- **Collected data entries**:
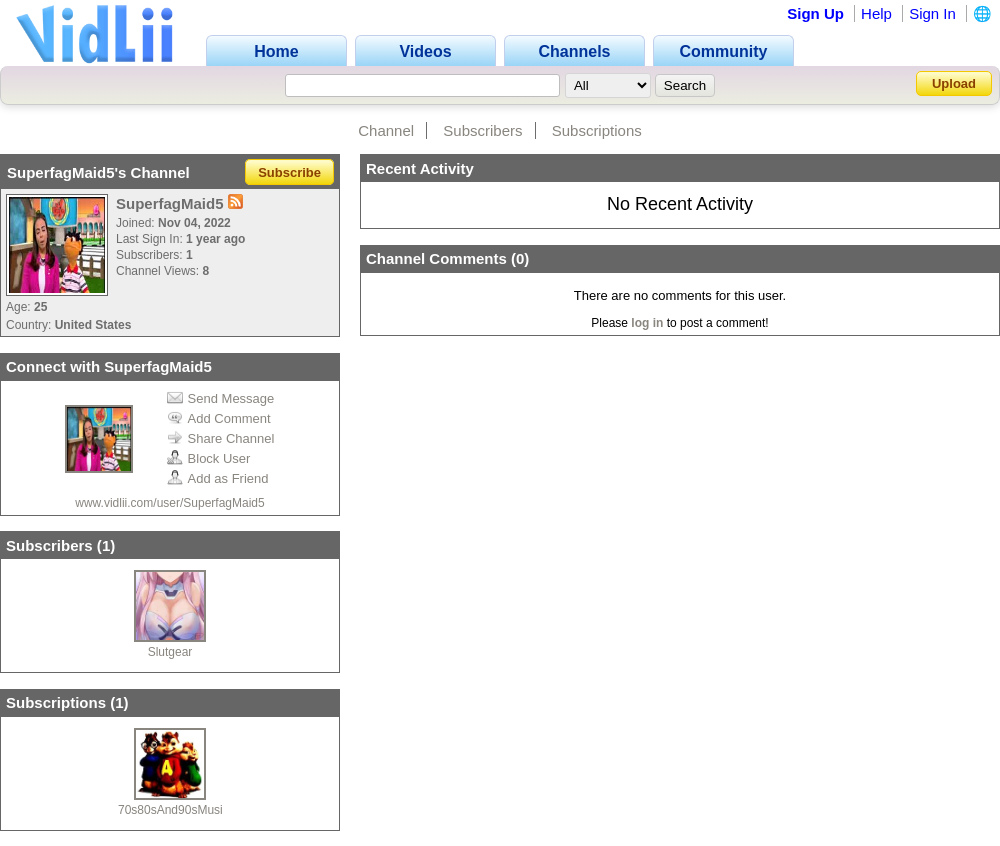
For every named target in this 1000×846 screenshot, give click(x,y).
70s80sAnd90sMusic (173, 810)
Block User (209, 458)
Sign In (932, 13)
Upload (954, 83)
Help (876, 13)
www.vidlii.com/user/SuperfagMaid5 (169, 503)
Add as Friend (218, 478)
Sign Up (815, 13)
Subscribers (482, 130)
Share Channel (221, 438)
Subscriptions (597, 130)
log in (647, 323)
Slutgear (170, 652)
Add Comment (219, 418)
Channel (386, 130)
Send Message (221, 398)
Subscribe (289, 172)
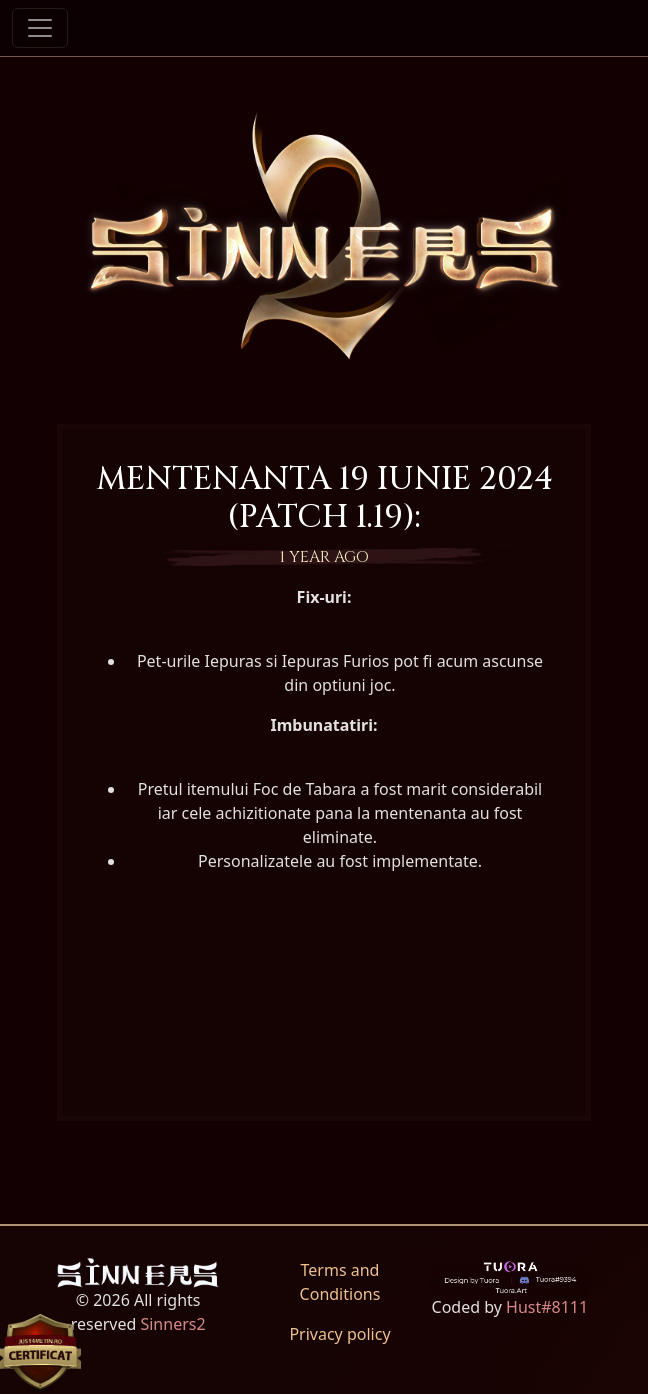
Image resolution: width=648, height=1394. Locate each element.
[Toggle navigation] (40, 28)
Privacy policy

* * *

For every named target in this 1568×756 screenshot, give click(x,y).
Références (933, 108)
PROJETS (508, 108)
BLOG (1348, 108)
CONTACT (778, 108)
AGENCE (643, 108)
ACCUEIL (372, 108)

- **Required work**: The result is a copy of every line above where the word "give" shows up.

- **Solution to this exercise**:
For every named target in this 1000×846 screenshot, give click(x,y).
For every named target in this 1568×756 screenshot, give click(x,y).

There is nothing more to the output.